Сколько сребреников, Оуэн? Сколько, проклятый изменник?

Курц остановился у подножия ступенек.

— Даю задание найти и уничтожить. Кого ты поставил бы во главе группы?

— Галлахер, босс.

— Кейт?

— Верно.

— Она каннибал, Фредди? Командир такой группы должен быть каннибалом. Сам знаешь, миссия…

— Съест живьем и не поперхнется, босс.

— О'кей, — кивнул Курц. — Работенка грязная. Мне нужны два носителя Рипли, лучше парни из Блю-Бой. Остальных… как животных, Фредди. Еще раз: на «Империэл Вэлли» возложена задача найти и уничтожить. Галлахер и остальным предстоит выследить и пристрелить всех, кого возможно. Как солдат, так и штатских. Срок — до двенадцати ноль-ноль завтрашнего дня. После этого каждый сам за себя. Кроме нас, Фредди.

Огонь окрасил лицо Курца байрумом, превратил глаза в глазки хорька.

— Нам придется затравить Оуэна Андерхилла и научить его любить Господа.

Курц взлетел на ступеньки «виннебаго», ловкий, как горный козел, несмотря на утоптанный скользкий снег. Фредди Джонсон поднялся следом.

13

«Сноу кэт» скатился по насыпи к Суонни-понд-роуд с такой скоростью, что Генри замутило. Вездеход развернулся и устремился на юг. Оуэн вел машину, не сводя глаз с дороги. «Кэт» упрямо пробивался вперед. Генри прикинул, что пока они идут на первой скорости, тридцать пять миль в час. Конечно, это позволит благополучно уйти от магазина Госслина, но Генри казалось, что Джоунси передвигался куда быстрее.

Шоссе впереди? — спросил Оуэн. Верно?

Да. Милях в четырех.

Нужно поменять машины, когда мы туда доберемся.

Никто не пострадает, если это будет зависеть от нас, разумеется. И никого не убьют.

Генри… не знаю, как объяснить… но это не игрушки.
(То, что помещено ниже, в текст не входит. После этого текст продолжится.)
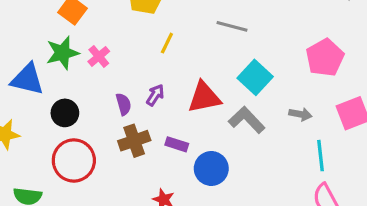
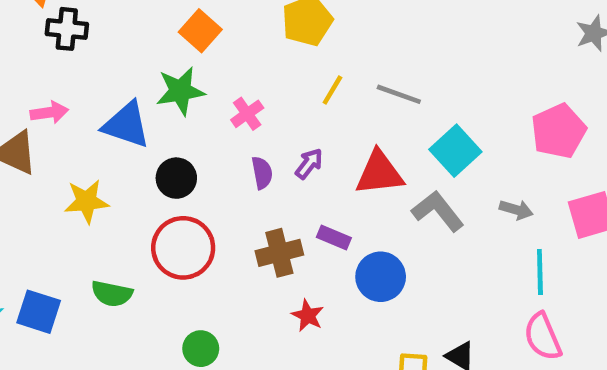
gray line: (232, 26) -> (399, 94), moved
pink cross: (99, 56) -> (247, 114), moved
brown cross: (134, 141) -> (279, 253), moved

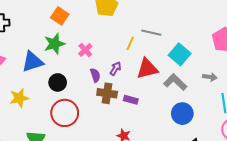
yellow line: (332, 90) -> (130, 44), moved
blue triangle: (126, 125) -> (32, 62), turned -30
brown cross: (279, 253) -> (107, 93), moved, turned 30
blue circle: (381, 277) -> (182, 114), moved

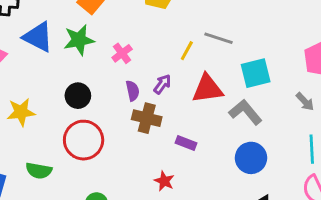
cyan square: (180, 54) -> (256, 73), turned 30
blue triangle: (32, 62) -> (38, 37), moved, turned 40
gray arrow: (210, 77) -> (305, 102), moved, turned 32
purple rectangle: (131, 100) -> (186, 143), moved

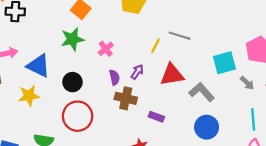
blue triangle: (38, 37) -> (38, 66), moved
cyan square: (256, 73) -> (224, 63), moved

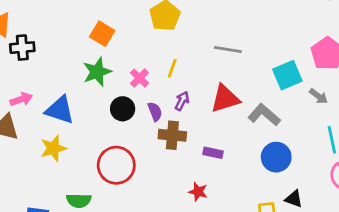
yellow line: (155, 46) -> (172, 68), moved
black circle: (72, 82) -> (123, 109), moved

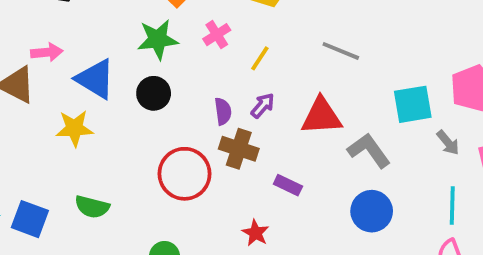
pink cross: (139, 78) -> (217, 35), moved
black circle: (123, 109) -> (154, 93), moved
red circle: (116, 165) -> (185, 174), moved

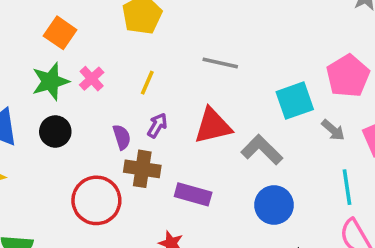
pink cross: (217, 35) -> (92, 79), moved
purple rectangle: (288, 185) -> (193, 194), size x1.4

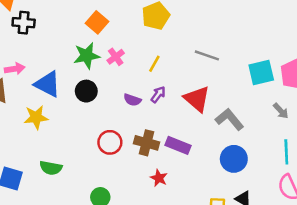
cyan square: (295, 101) -> (261, 73), moved
red triangle: (213, 126) -> (197, 99), turned 48
purple semicircle: (122, 137) -> (132, 100), turned 120
brown cross: (142, 169) -> (147, 143), moved
red circle: (96, 200) -> (110, 142), size x0.7

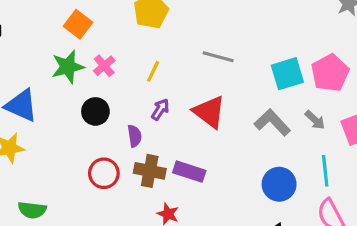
black circle: (86, 91) -> (95, 111), moved
purple semicircle: (132, 100) -> (135, 136), moved, turned -114
gray L-shape: (229, 119) -> (272, 122), moved
blue circle: (234, 159) -> (279, 184), moved

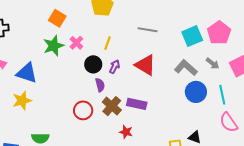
black circle: (95, 111) -> (93, 64), moved
brown cross: (150, 171) -> (112, 106), turned 36
blue circle: (279, 184) -> (196, 92), moved

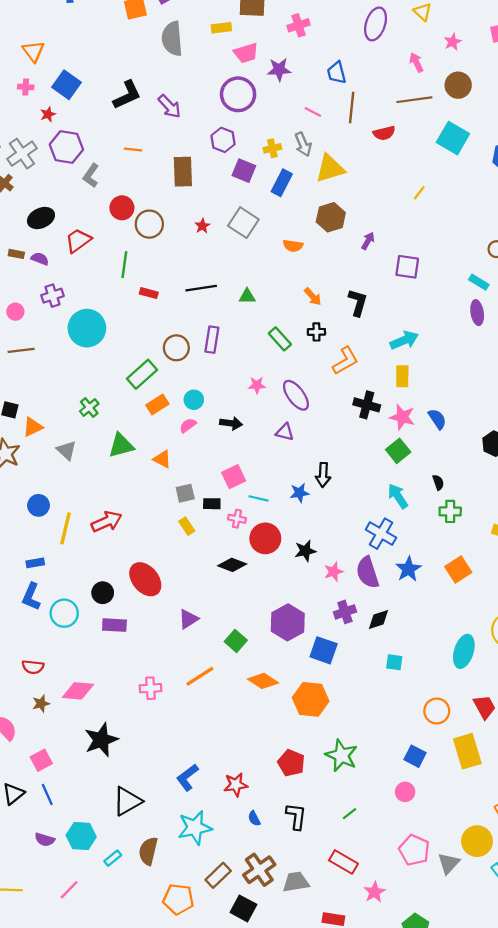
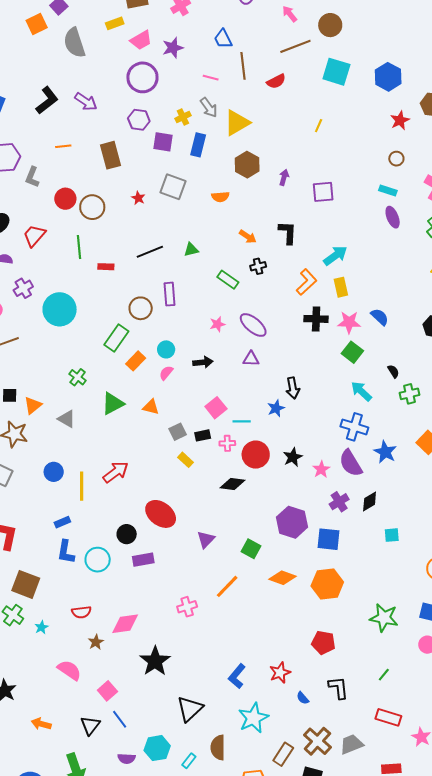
orange L-shape: (345, 361) -> (307, 282), moved
green star: (341, 755) -> (384, 618), moved

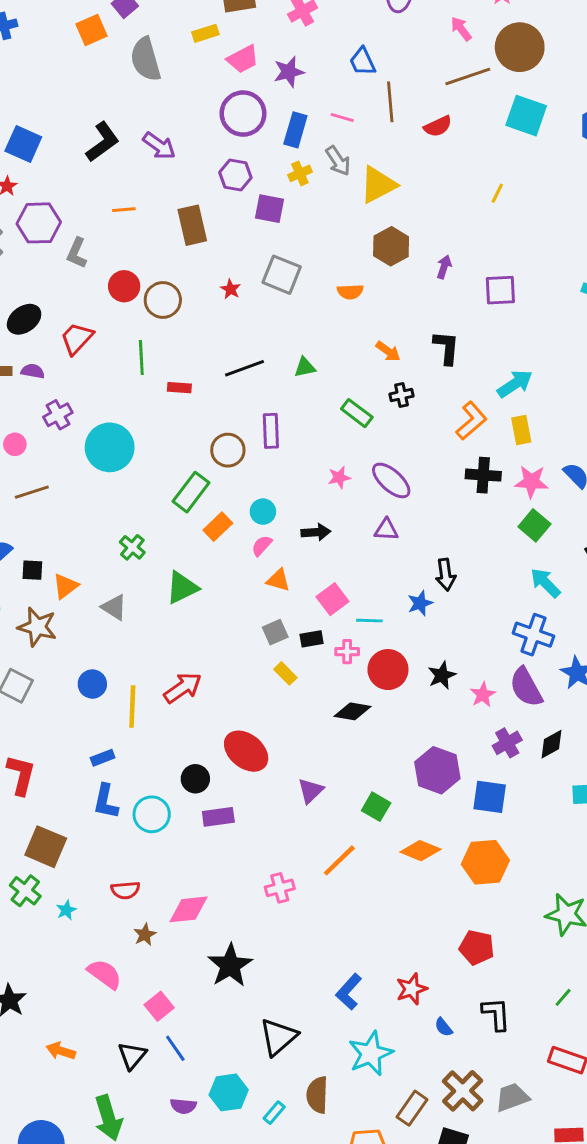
brown circle: (330, 25) -> (520, 47), size x1.4
blue rectangle: (198, 145) -> (295, 130), moved
orange triangle: (151, 407) -> (278, 580), moved

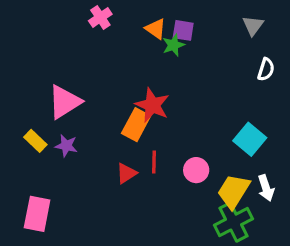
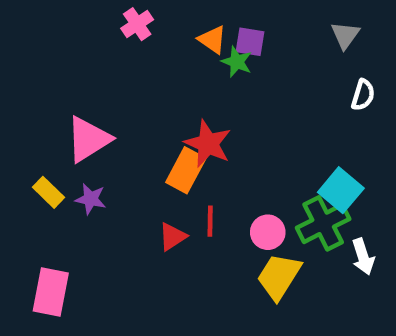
green star: (173, 45) -> (237, 62), turned -30
yellow trapezoid: (233, 191) -> (279, 277), moved
green cross: (233, 222) -> (323, 223), moved

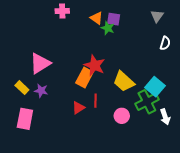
pink cross: (137, 24) -> (62, 11), turned 32
pink circle: (268, 232) -> (122, 116), moved
yellow trapezoid: (279, 277) -> (124, 82), moved, turned -80
pink rectangle: (51, 292) -> (25, 119), moved

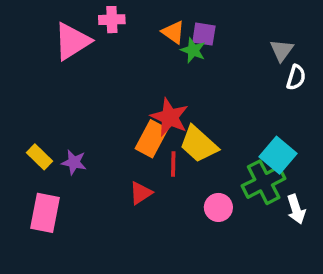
gray triangle: (157, 16) -> (282, 50), moved
pink triangle: (40, 63) -> (72, 41), moved
yellow trapezoid: (124, 82) -> (199, 144), moved
red line: (96, 101) -> (173, 164), moved

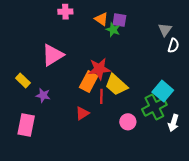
pink triangle: (72, 41) -> (53, 55), moved
red star: (170, 117) -> (99, 69), turned -30
yellow rectangle: (40, 157) -> (23, 80), moved
white arrow: (296, 209) -> (173, 123), turned 35

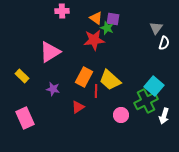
red star: (99, 69) -> (94, 40), moved
purple star: (43, 95) -> (53, 89), moved
pink rectangle: (26, 125) -> (25, 118), turned -35

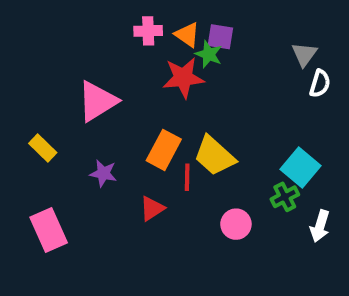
pink cross: (62, 11) -> (148, 31), moved
green cross: (146, 101) -> (285, 197), size x0.6

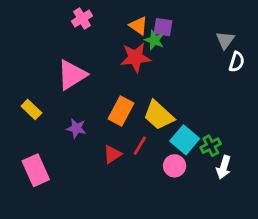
pink cross: (148, 31) -> (82, 18), moved, turned -30
cyan square: (300, 168) -> (185, 140), moved
red line: (187, 177) -> (140, 146), moved, turned 30
white arrow: (320, 226) -> (224, 167), moved

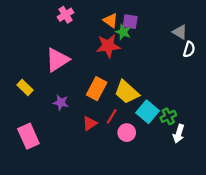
gray triangle: (225, 40) -> (180, 32), turned -35
pink circle: (175, 166) -> (127, 133), moved

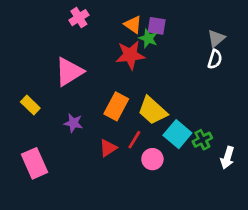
gray triangle: (180, 32) -> (216, 38), turned 49
white semicircle: (189, 49) -> (215, 59), moved
white arrow: (179, 134) -> (227, 158), moved

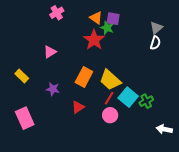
red star: (130, 55) -> (94, 40), turned -30
pink triangle: (69, 72) -> (50, 52), size x0.6
red line: (134, 140) -> (109, 98), moved
white arrow: (227, 158) -> (164, 129), moved, turned 84

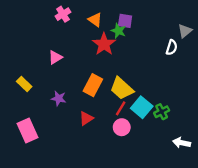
orange triangle: (96, 18) -> (95, 20), moved
gray triangle: (156, 28) -> (185, 31), moved

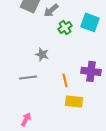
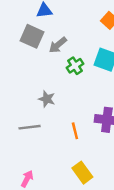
yellow rectangle: (74, 101) -> (82, 173), moved, turned 48

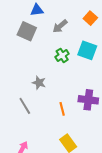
gray arrow: (58, 45) -> (60, 26), moved
gray line: (30, 127) -> (25, 106), turned 66

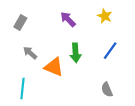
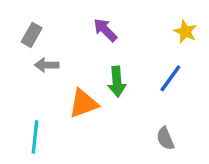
yellow star: (105, 16) -> (185, 32), moved
gray arrow: (30, 53) -> (47, 65), moved, turned -40
orange triangle: (54, 67) -> (83, 103), turned -42

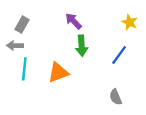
gray arrow: (47, 65) -> (15, 46), moved
green arrow: (117, 82) -> (82, 46), moved
cyan line: (35, 137) -> (24, 69), moved

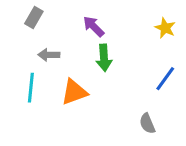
gray rectangle: (22, 25) -> (34, 18), moved
gray arrow: (15, 46) -> (49, 55), moved
blue line: (119, 55) -> (165, 79), moved

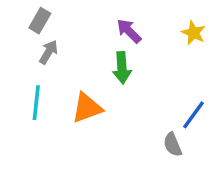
purple arrow: (94, 26) -> (129, 31), moved
gray arrow: (49, 55) -> (49, 52), moved, turned 120
blue line: (165, 79) -> (194, 115), moved

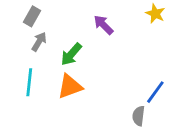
yellow star: (194, 33) -> (155, 14), moved
green arrow: (122, 68) -> (71, 54), moved, turned 45
gray semicircle: (173, 145) -> (138, 116), turned 30

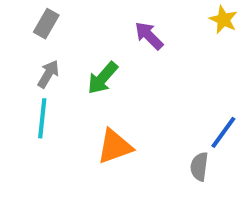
gray arrow: (39, 42) -> (48, 74), moved
orange triangle: (70, 86) -> (115, 146), moved

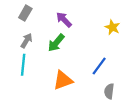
yellow star: (223, 20) -> (112, 27), moved
purple arrow: (149, 36) -> (64, 20), moved
blue line: (223, 132) -> (99, 66), moved

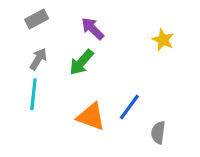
gray rectangle: (25, 13) -> (37, 19), turned 32
blue line: (99, 66) -> (129, 107), moved
orange triangle: (63, 80) -> (91, 117), turned 40

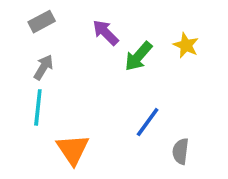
green arrow: (81, 62) -> (138, 56), moved
orange triangle: (91, 117) -> (73, 149), moved, turned 36

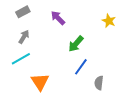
yellow star: (186, 45) -> (109, 21), moved
green arrow: (138, 56) -> (76, 44), moved
cyan line: (38, 107) -> (21, 59), turned 54

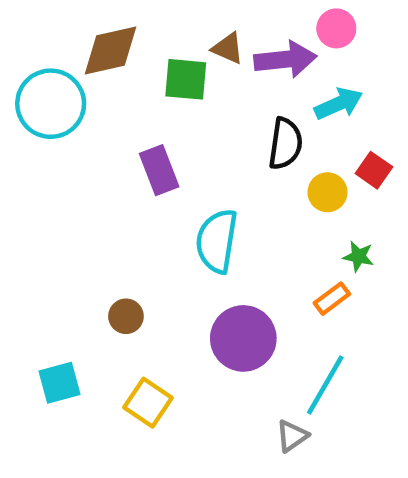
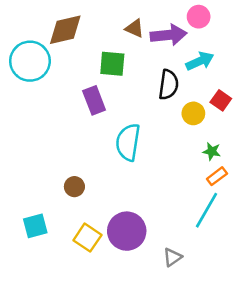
green square: (186, 79) -> (112, 64), moved
orange rectangle: (332, 299) -> (217, 176), moved
purple circle: (243, 338) -> (127, 231), moved
cyan line: (325, 385) -> (206, 210), moved

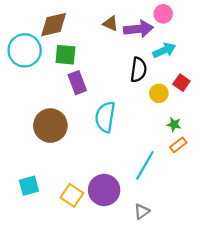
green square: (112, 64) -> (65, 55), moved
brown circle: (74, 187) -> (50, 126), moved, size x2.0
cyan line: (206, 210) -> (145, 165), moved

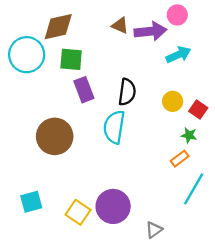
black semicircle: (138, 70) -> (127, 92), moved
red square: (181, 83) -> (198, 110), moved
orange rectangle: (178, 145) -> (180, 159), moved
cyan line: (145, 165) -> (194, 189), moved

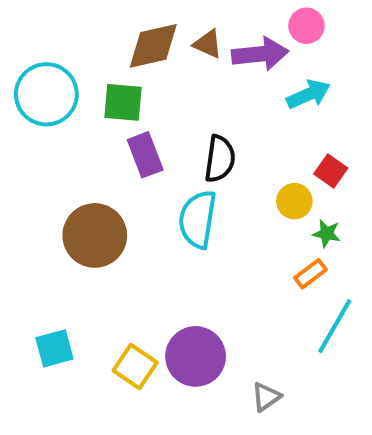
brown diamond: (58, 27) -> (153, 46), moved
yellow circle: (173, 101) -> (294, 201), moved
red square: (198, 110) -> (331, 171), moved

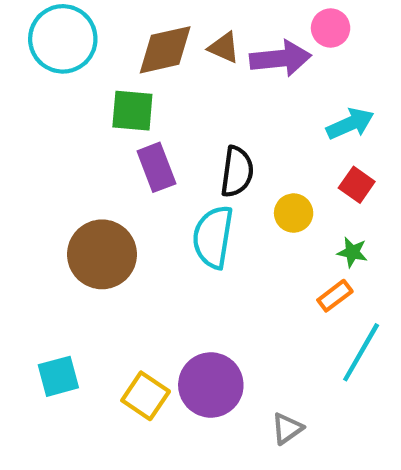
cyan circle: (46, 94) -> (63, 39), moved
cyan arrow: (308, 94) -> (350, 124), moved
yellow circle: (294, 201) -> (294, 213), moved

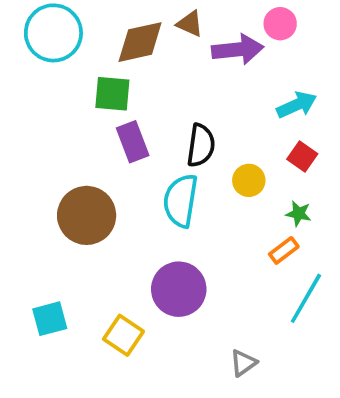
brown triangle: (224, 48) -> (190, 24), moved
purple circle: (211, 385) -> (179, 289), moved

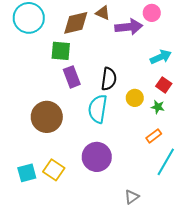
green star: (299, 214) -> (158, 107), moved
yellow square: (123, 335) -> (54, 170), moved

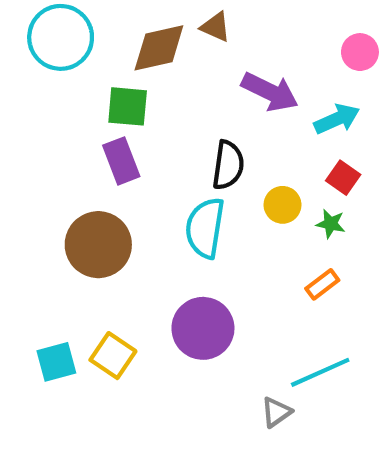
pink circle: (152, 13) -> (360, 52), moved
purple arrow: (129, 27) -> (270, 92), moved, turned 32
purple rectangle: (72, 77) -> (121, 161), moved
cyan line: (166, 162) -> (320, 372), moved, turned 36

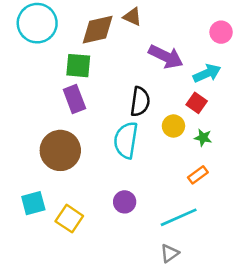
red square: (343, 178) -> (197, 103), moved
purple circle: (203, 328) -> (125, 202), size x0.6
cyan square: (56, 362) -> (33, 203), moved
cyan line: (320, 372) -> (179, 217), moved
— Никто не пострадает. И никого не убьют. По крайней мере не тогда, когда будем отбирать машину. Соглашайся или я немедленно открываю дверцу и выкатываюсь отсюда.

Оуэн повернул к нему голову:

— С тебя станется, верно? И пропади пропадом твой друг и все, что он готовит этому миру?

— Мой друг здесь ни при чем. Его похитили.

— Так и быть. Никто не пострадает, когда мы сменим машины. Если это будет зависеть от нас. И никто не погибнет. Кроме, возможно, нас. Куда мы едем?

Дерри.

Он там? Последний уцелевший пришелец?

Думаю, так. В любом случае у меня в Дерри друг, который нам поможет. Он видит линию.

Какую линию?

— Не важно, — сказал Генри и подумал:

Это чересчур сложно.

— Что значит «сложно»? А «нет костяшек, нет игры»?

Объясню по дороге. Если смогу.

«Сноу кэт» катился к автостраде, разделяющей штаты, стальная капсула, в желтых лучах и снежной завесе.

— Повтори еще раз, что мы должны сделать, — потребовал Оуэн.

— Спасти мир.

— И скажи, кем мы при этом станем… мне нужно слышать.

— Героями, — сказал Генри и, откинув голову на спинку, закрыл глаза. Мгновение спустя он уже спал.